Northwest Arkansas Democrat-Gazette
World records prior to 2005 may be voided
CASLAV, Czech Republic — In 1983, at age 32, when most track athletes are beyond their fastest times, Jarmila Kratochvilova ran 800 meters in 1 minute, 53.28 seconds. The result has become track and field’s longest-standing outdoor world record.
And perhaps its most suspect. Kratochvilova, now 66, has been retired from competition for three decades, but her career may be shaken retroactively as officials attempt to restore credibility to a sport hit by repeated doping scandals.

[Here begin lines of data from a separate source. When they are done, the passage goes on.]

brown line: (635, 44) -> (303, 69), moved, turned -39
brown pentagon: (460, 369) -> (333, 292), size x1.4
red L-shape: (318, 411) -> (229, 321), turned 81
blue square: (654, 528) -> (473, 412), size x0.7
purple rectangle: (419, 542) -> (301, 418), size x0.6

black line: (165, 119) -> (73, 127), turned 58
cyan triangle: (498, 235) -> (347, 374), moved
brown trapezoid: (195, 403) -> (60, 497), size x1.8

European Athletics in May proposed having the sport’s global governing body void all world records set before 2005. That year, storage of blood and urine samples began for more sophisticated drug screenings. Forty-five outdoor records are at stake, including Florence Griffith Joyner’s women’s records in the 100 and 200 set in 1988.
The proposal is being refined before being decided upon by track’s governing body, the International Association of Athletics Federations.

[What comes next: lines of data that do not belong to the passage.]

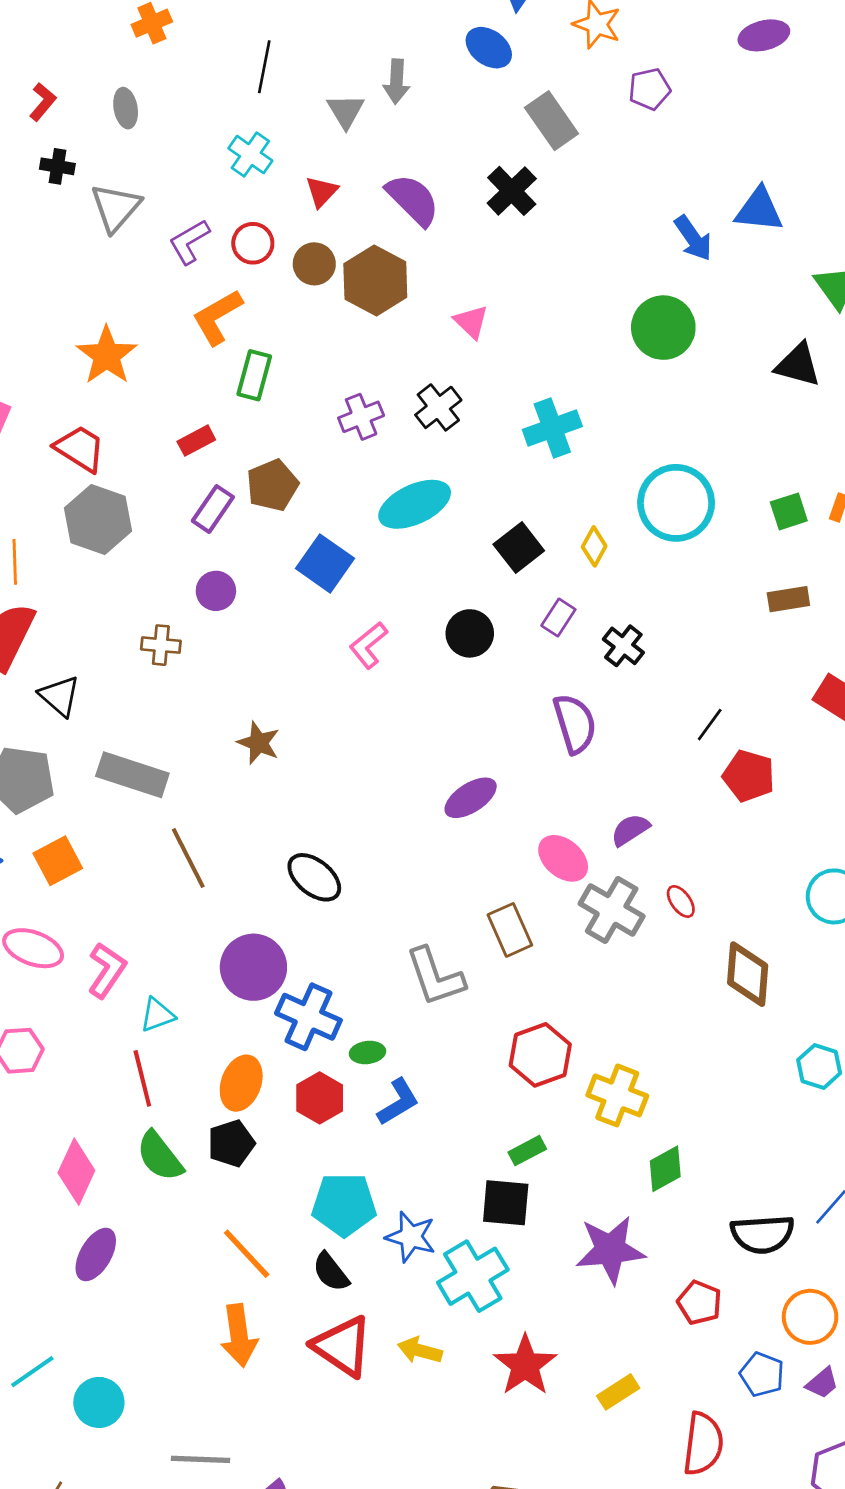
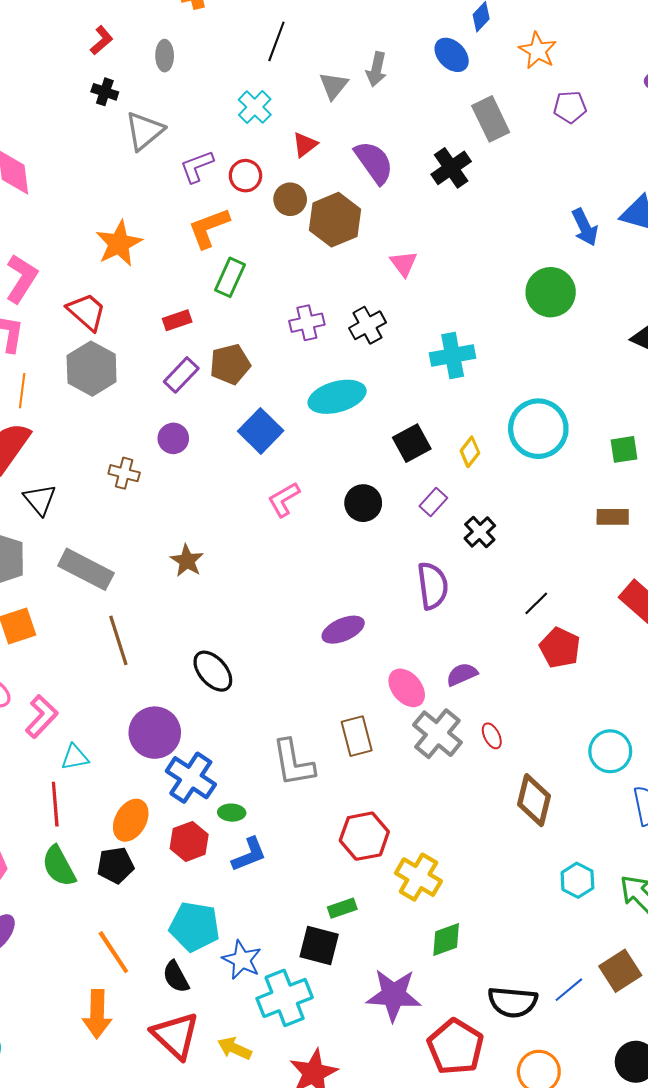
red pentagon: (699, 1303) -> (455, 1047), size x1.6

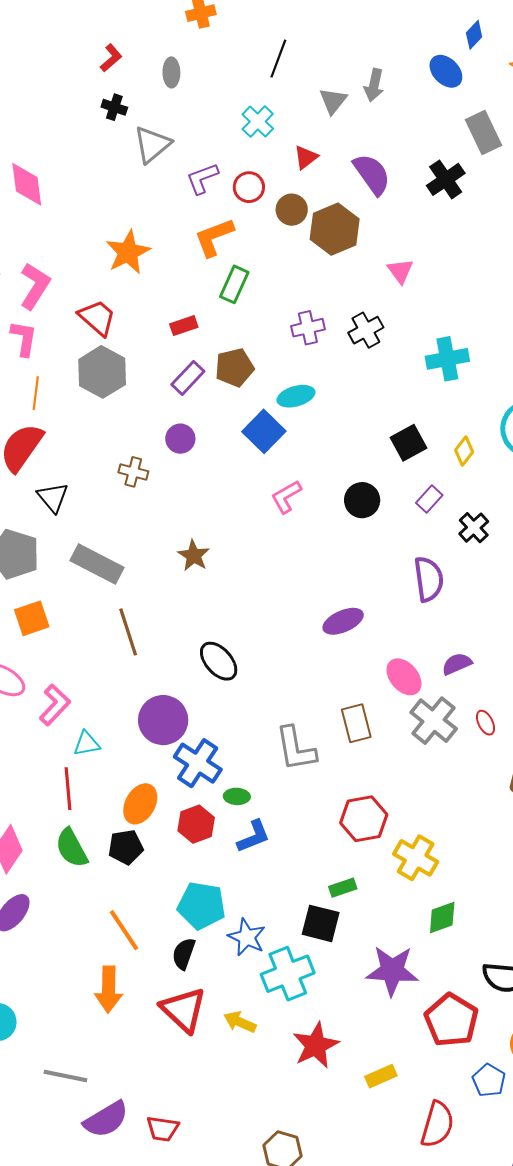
cyan ellipse: (337, 397) -> (296, 396), moved, size x0.7
black semicircle: (176, 977) -> (184, 954), turned 48

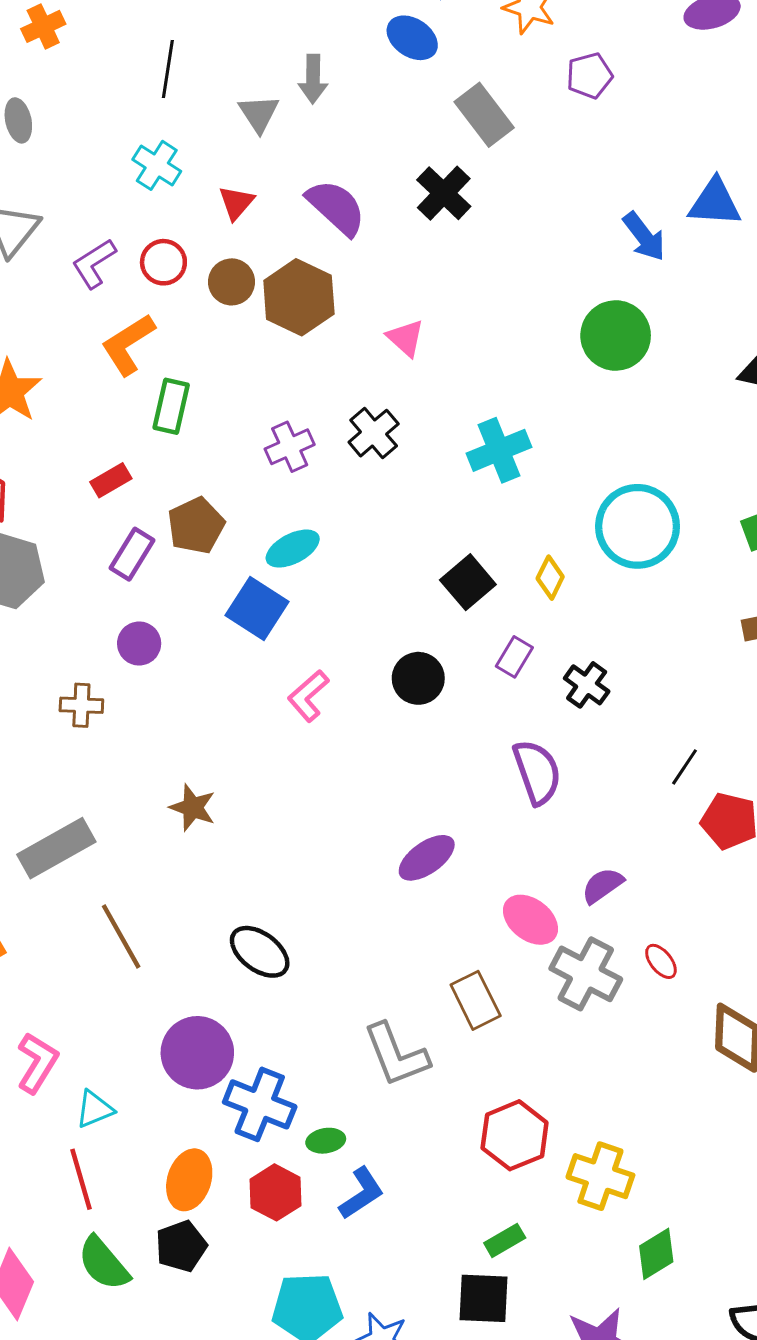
gray rectangle: (97, 564) -> (56, 848), turned -45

Sebastian Coe of Britain, the IAAF president, has called it a “step in the right direction,” saying, “We have a good chance of winning back credibility in this area.”
But the proposal has sparked outrage among the record holders who feel they are being judged guilty of doping by association. There is no proof that every record set before 2005 was aided by doping and no guarantee that every record achieved since then was unassisted by banned substances, they say.
Revoking records would be “complete nonsense,” Kratochvilova said this month through an interpreter. “I have never taken banned substances,” she said.
It seems inevitable that any attempt to delete records en masse will end up before a judge or an arbitrator.
Mike Powell of the United States has threatened legal action if forced to abdicate his 1991 world record in the long jump. Paula Radcliffe of Britain, who in 2003 set the women’s marathon record, said in a statement that it was “cowardly” to sweep aside all records “instead of having the guts to take the legal plunge and wipe any record that would be found in a court of law to have been illegally assisted.”